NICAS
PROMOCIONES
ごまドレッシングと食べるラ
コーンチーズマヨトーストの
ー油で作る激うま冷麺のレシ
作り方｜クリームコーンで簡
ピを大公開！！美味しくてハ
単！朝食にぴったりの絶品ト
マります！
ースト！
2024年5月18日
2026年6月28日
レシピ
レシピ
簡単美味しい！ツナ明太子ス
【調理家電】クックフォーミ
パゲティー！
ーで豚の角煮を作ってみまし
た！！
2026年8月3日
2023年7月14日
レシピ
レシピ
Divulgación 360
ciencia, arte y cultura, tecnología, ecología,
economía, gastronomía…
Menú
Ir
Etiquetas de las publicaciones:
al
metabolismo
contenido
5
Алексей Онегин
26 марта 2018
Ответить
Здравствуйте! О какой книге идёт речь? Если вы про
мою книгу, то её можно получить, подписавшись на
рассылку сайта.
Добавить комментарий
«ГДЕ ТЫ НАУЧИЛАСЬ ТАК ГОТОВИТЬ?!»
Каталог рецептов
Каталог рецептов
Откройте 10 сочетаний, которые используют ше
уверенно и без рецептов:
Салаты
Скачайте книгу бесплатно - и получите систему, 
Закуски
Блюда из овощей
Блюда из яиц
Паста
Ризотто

★ ★ ★ ★

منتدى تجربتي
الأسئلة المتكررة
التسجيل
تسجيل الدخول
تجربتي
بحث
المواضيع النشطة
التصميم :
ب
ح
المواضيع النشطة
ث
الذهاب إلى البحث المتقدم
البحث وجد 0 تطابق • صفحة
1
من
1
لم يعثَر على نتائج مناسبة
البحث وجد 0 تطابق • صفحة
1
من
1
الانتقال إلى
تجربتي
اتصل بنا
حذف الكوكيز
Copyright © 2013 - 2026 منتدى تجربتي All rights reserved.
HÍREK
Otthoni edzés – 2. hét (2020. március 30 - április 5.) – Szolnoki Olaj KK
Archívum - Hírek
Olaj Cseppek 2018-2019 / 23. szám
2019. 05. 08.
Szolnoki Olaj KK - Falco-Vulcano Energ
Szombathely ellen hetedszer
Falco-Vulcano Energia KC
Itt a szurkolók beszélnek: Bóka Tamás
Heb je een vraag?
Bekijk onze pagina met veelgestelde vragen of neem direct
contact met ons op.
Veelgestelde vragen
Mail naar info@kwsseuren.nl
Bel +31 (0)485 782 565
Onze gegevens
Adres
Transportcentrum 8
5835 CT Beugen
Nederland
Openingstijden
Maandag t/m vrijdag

★ ★ ★ ★

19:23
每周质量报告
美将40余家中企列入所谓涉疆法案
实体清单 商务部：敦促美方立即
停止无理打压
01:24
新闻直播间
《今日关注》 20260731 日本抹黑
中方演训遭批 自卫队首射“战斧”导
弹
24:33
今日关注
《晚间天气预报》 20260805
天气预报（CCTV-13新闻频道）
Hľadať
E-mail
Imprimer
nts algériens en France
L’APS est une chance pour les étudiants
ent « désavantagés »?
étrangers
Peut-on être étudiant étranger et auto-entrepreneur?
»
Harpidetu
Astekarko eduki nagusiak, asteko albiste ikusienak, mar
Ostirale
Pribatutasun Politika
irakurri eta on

★ ★ ★ ★

◆ Work required ◆
Every line where "книгу" appears must be returned from the listing above.

◆ Solved problem ◆
мою книгу, то её можно получить, подписавшись на
Скачайте книгу бесплатно - и получите систему, 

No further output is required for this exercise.